(Records for the exercise)

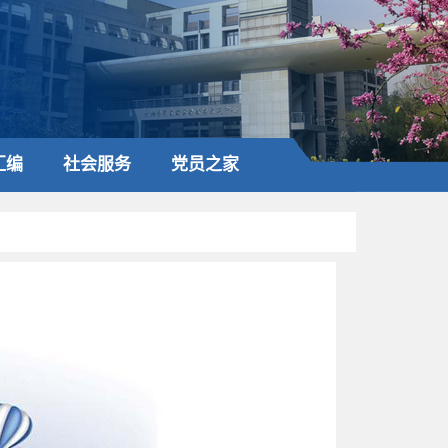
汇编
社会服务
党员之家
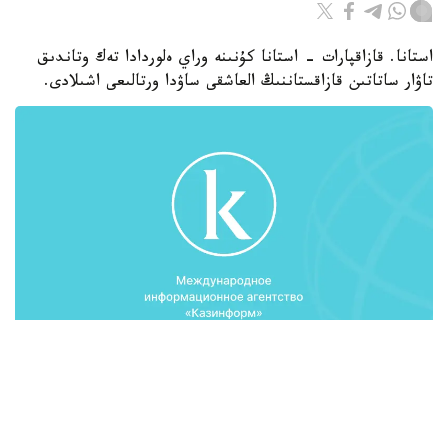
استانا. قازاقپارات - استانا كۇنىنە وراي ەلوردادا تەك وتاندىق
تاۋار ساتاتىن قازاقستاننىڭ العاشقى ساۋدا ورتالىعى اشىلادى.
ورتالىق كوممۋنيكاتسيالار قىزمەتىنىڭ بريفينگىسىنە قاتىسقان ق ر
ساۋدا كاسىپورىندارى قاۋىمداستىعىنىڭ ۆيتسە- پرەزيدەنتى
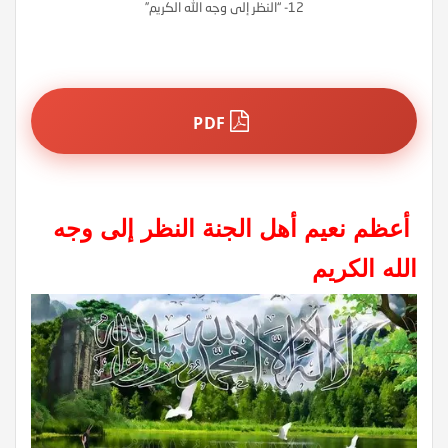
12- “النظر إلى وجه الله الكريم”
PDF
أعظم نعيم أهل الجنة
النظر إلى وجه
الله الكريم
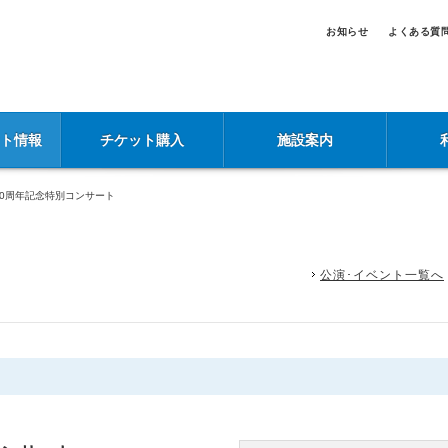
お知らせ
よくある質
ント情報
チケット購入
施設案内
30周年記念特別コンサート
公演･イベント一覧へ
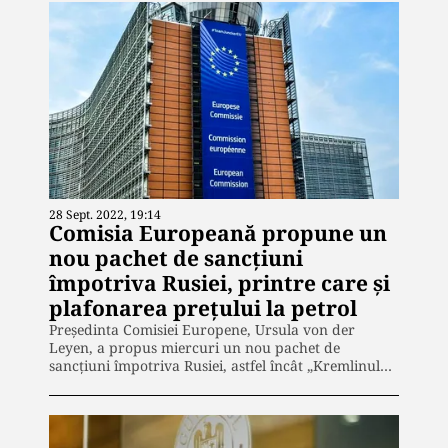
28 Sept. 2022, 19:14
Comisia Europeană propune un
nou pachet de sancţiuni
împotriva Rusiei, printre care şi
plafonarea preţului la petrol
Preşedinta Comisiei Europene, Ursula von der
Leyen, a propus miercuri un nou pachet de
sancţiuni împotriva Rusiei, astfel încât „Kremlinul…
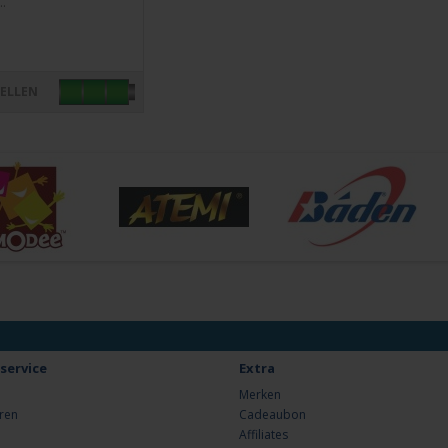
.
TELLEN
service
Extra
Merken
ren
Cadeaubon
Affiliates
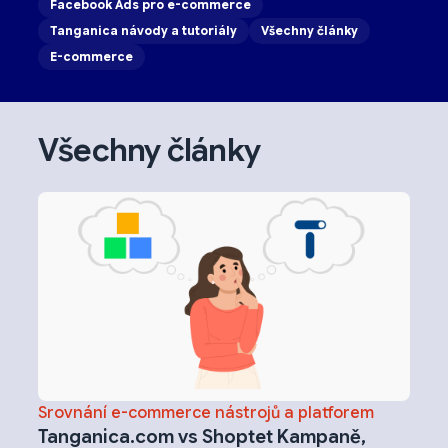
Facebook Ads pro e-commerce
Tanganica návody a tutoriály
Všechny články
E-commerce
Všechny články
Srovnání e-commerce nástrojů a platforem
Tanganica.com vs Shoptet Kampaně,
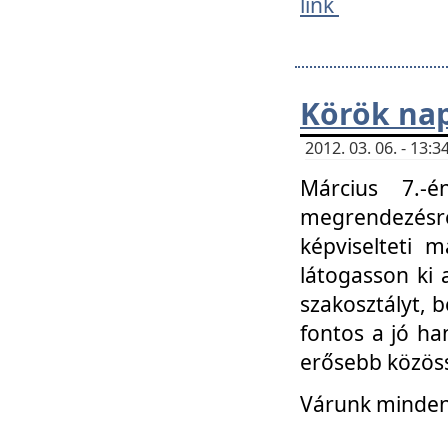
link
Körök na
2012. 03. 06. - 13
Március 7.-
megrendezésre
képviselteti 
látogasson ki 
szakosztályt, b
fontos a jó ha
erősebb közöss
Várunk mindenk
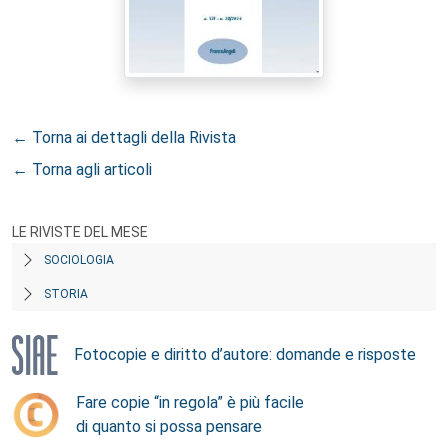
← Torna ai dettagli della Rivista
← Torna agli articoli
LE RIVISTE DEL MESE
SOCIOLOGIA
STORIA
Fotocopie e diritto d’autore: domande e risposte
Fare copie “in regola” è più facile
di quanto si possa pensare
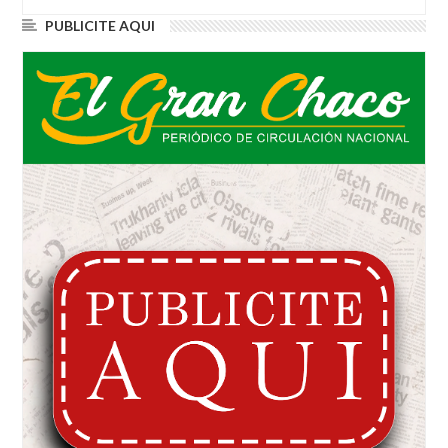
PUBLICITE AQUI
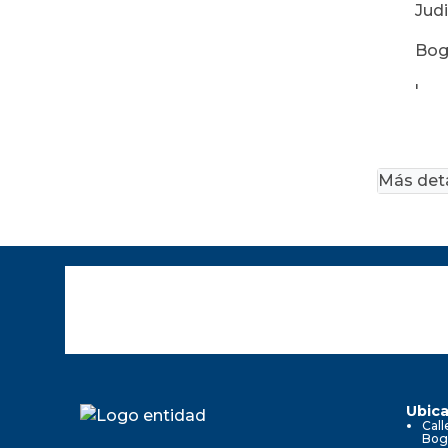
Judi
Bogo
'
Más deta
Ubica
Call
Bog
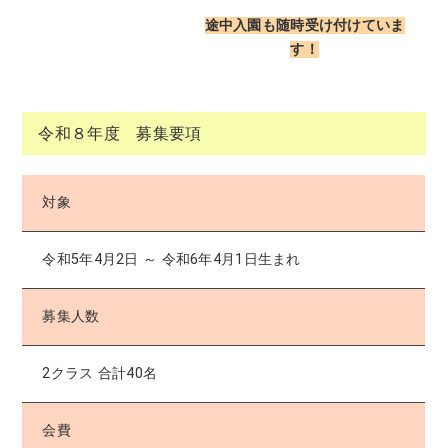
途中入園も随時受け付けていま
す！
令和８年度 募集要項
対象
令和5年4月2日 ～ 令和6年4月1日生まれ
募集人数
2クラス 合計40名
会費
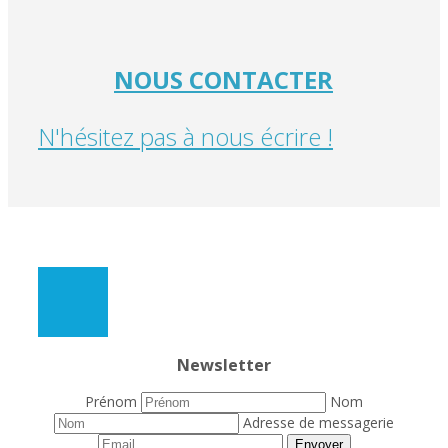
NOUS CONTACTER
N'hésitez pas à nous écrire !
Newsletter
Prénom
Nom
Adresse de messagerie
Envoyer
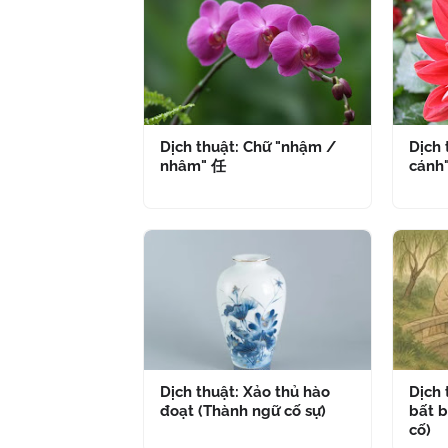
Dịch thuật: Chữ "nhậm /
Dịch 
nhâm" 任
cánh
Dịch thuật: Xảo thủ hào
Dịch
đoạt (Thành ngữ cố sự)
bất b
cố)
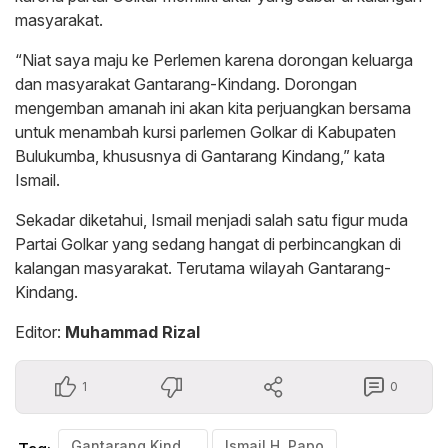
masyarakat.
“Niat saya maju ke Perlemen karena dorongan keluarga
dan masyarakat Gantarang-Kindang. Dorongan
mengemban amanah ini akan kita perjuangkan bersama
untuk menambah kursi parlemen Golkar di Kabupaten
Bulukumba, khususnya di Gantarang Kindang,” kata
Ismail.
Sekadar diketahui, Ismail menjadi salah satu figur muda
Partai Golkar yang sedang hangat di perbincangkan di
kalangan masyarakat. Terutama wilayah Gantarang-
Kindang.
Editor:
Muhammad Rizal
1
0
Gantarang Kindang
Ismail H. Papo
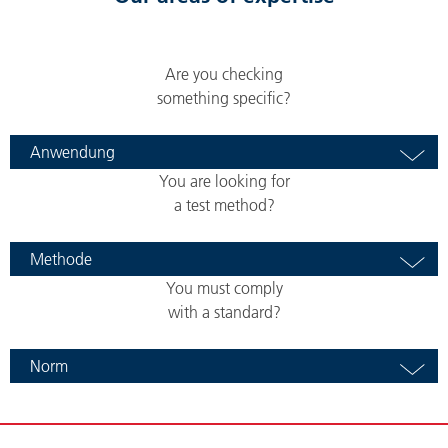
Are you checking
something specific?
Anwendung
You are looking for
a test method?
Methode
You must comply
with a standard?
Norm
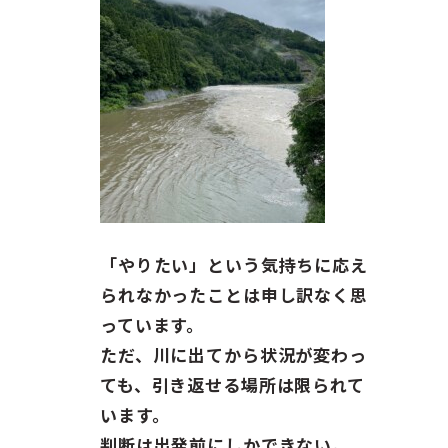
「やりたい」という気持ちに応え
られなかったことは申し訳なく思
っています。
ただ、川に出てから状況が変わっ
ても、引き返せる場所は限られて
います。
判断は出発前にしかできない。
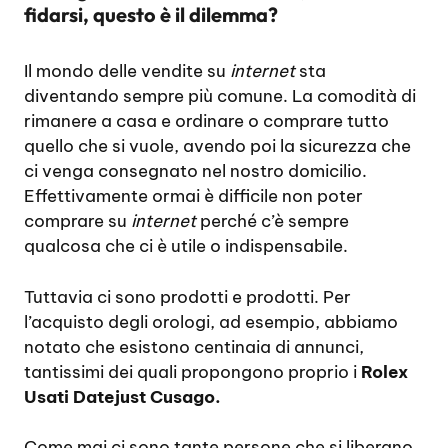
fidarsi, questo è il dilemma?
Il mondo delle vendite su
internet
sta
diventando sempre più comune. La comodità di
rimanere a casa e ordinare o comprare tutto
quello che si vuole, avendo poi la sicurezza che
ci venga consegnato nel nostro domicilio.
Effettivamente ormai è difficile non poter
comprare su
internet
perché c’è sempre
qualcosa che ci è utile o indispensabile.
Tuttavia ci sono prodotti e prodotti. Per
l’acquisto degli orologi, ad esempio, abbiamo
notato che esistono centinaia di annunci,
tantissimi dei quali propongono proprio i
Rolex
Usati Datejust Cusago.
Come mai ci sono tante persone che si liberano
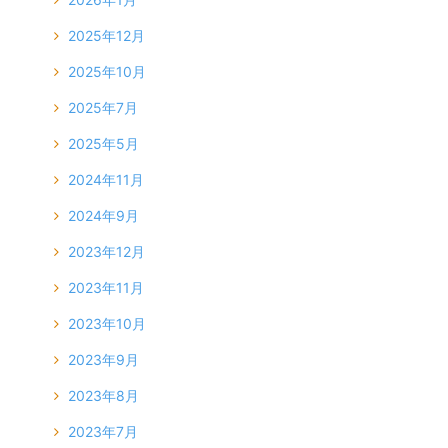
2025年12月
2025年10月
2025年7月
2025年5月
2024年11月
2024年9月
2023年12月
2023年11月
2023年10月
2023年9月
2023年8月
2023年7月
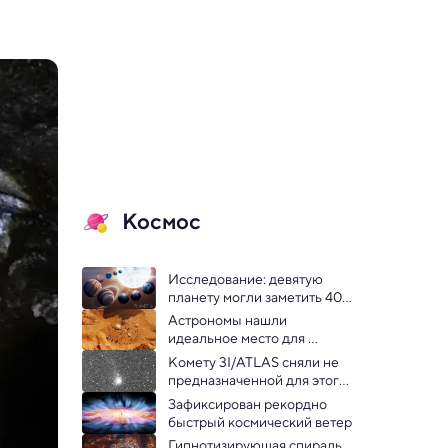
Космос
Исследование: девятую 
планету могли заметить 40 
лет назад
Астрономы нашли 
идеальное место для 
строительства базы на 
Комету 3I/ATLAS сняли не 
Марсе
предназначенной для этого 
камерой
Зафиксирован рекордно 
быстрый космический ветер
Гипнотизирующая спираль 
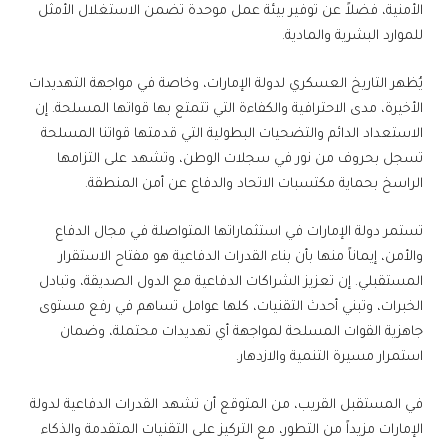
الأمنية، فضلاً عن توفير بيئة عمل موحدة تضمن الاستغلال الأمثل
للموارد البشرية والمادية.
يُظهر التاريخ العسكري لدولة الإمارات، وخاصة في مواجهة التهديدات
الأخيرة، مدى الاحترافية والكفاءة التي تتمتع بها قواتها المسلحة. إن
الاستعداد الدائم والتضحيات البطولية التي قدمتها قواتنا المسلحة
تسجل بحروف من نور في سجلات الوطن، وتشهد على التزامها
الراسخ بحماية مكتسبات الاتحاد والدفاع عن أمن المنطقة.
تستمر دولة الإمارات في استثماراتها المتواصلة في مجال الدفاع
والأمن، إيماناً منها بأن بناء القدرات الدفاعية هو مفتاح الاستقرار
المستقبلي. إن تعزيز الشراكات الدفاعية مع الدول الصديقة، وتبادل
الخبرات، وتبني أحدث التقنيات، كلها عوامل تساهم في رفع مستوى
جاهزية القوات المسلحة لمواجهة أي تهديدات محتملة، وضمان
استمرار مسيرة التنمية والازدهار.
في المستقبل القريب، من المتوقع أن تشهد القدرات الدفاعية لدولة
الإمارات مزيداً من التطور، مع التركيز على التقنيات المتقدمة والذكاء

(End Records for the exercise)

Pictures are to be dropped, and the remaining data set down exactly.

汇编
社会服务
党员之家
استانا. قازاقپارات - استانا كۇنىنە وراي ەلوردادا تەك وتاندىق
تاۋار ساتاتىن قازاقستاننىڭ العاشقى ساۋدا ورتالىعى اشىلادى.
ورتالىق كوممۋنيكاتسيالار قىزمەتىنىڭ بريفينگىسىنە قاتىسقان ق ر
ساۋدا كاسىپورىندارى قاۋىمداستىعىنىڭ ۆيتسە- پرەزيدەنتى
12- “النظر إلى وجه الله الكريم”
PDF
أعظم نعيم أهل الجنة
النظر إلى وجه
الله الكريم
お知らせ
よくある質
ント情報
チケット購入
施設案内
30周年記念特別コンサート
公演･イベント一覧へ
28 Sept. 2022, 19:14
Comisia Europeană propune un
nou pachet de sancţiuni
împotriva Rusiei, printre care şi
plafonarea preţului la petrol
Preşedinta Comisiei Europene, Ursula von der
Leyen, a propus miercuri un nou pachet de
sancţiuni împotriva Rusiei, astfel încât „Kremlinul…
.
TELLEN
service
Extra
Merken
ren
Cadeaubon
Affiliates
Facebook Ads pro e-commerce
Tanganica návody a tutoriály
Všechny články
E-commerce
Všechny články
Srovnání e-commerce nástrojů a platforem
Tanganica.com vs Shoptet Kampaně,
link
Körök na
2012. 03. 06. - 13
Március 7.-
megrendezésre
képviselteti 
látogasson ki 
szakosztályt, b
fontos a jó ha
erősebb közöss
Várunk mindenk
← Torna ai dettagli della Rivista
← Torna agli articoli
LE RIVISTE DEL MESE
SOCIOLOGIA
STORIA
Fotocopie e diritto d’autore: domande e risposte
Fare copie “in regola” è più facile
di quanto si possa pensare
PUBLICITE AQUI
Judi
Bogo
'
Más deta
Ubica
Call
Bog
途中入園も随時受け付けていま
す！
令和８年度 募集要項
対象
令和5年4月2日 ～ 令和6年4月1日生まれ
募集人数
2クラス 合計40名
会費
NOUS CONTACTER
N'hésitez pas à nous écrire !
Newsletter
Prénom
Nom
Adresse de messagerie
Envoyer
Dịch thuật: Chữ "nhậm /
Dịch 
nhâm" 任
cánh
Dịch thuật: Xảo thủ hào
Dịch
đoạt (Thành ngữ cố sự)
bất b
cố)
masyarakat.
“Niat saya maju ke Perlemen karena dorongan keluarga
dan masyarakat Gantarang-Kindang. Dorongan
mengemban amanah ini akan kita perjuangkan bersama
untuk menambah kursi parlemen Golkar di Kabupaten
Bulukumba, khususnya di Gantarang Kindang,” kata
Ismail.
Sekadar diketahui, Ismail menjadi salah satu figur muda
Partai Golkar yang sedang hangat di perbincangkan di
kalangan masyarakat. Terutama wilayah Gantarang-
Kindang.
Editor:
Muhammad Rizal
1
0
Gantarang Kindang
Ismail H. Papo
Are you checking
something specific?
Anwendung
You are looking for
a test method?
Methode
You must comply
with a standard?
Norm
「やりたい」という気持ちに応え
られなかったことは申し訳なく思
っています。
ただ、川に出てから状況が変わっ
ても、引き返せる場所は限られて
います。
判断は出発前にしかできない。
fidarsi, questo è il dilemma?
Il mondo delle vendite su
internet
sta
diventando sempre più comune. La comodità di
rimanere a casa e ordinare o comprare tutto
quello che si vuole, avendo poi la sicurezza che
ci venga consegnato nel nostro domicilio.
Effettivamente ormai è difficile non poter
comprare su
internet
perché c’è sempre
qualcosa che ci è utile o indispensabile.
Tuttavia ci sono prodotti e prodotti. Per
l’acquisto degli orologi, ad esempio, abbiamo
notato che esistono centinaia di annunci,
tantissimi dei quali propongono proprio i
Rolex
Usati Datejust Cusago.
Come mai ci sono tante persone che si liberano
2025年12月
2025年10月
2025年7月
2025年5月
2024年11月
2024年9月
2023年12月
2023年11月
2023年10月
2023年9月
2023年8月
2023年7月
Космос
Исследование: девятую 
планету могли заметить 40 
лет назад
Астрономы нашли 
идеальное место для 
строительства базы на 
Комету 3I/ATLAS сняли не 
Марсе
предназначенной для этого 
камерой
Зафиксирован рекордно 
быстрый космический ветер
Гипнотизирующая спираль 
الأمنية، فضلاً عن توفير بيئة عمل موحدة تضمن الاستغلال الأمثل
للموارد البشرية والمادية.
يُظهر التاريخ العسكري لدولة الإمارات، وخاصة في مواجهة التهديدات
الأخيرة، مدى الاحترافية والكفاءة التي تتمتع بها قواتها المسلحة. إن
الاستعداد الدائم والتضحيات البطولية التي قدمتها قواتنا المسلحة
تسجل بحروف من نور في سجلات الوطن، وتشهد على التزامها
الراسخ بحماية مكتسبات الاتحاد والدفاع عن أمن المنطقة.
تستمر دولة الإمارات في استثماراتها المتواصلة في مجال الدفاع
والأمن، إيماناً منها بأن بناء القدرات الدفاعية هو مفتاح الاستقرار
المستقبلي. إن تعزيز الشراكات الدفاعية مع الدول الصديقة، وتبادل
الخبرات، وتبني أحدث التقنيات، كلها عوامل تساهم في رفع مستوى
جاهزية القوات المسلحة لمواجهة أي تهديدات محتملة، وضمان
استمرار مسيرة التنمية والازدهار.
في المستقبل القريب، من المتوقع أن تشهد القدرات الدفاعية لدولة
الإمارات مزيداً من التطور، مع التركيز على التقنيات المتقدمة والذكاء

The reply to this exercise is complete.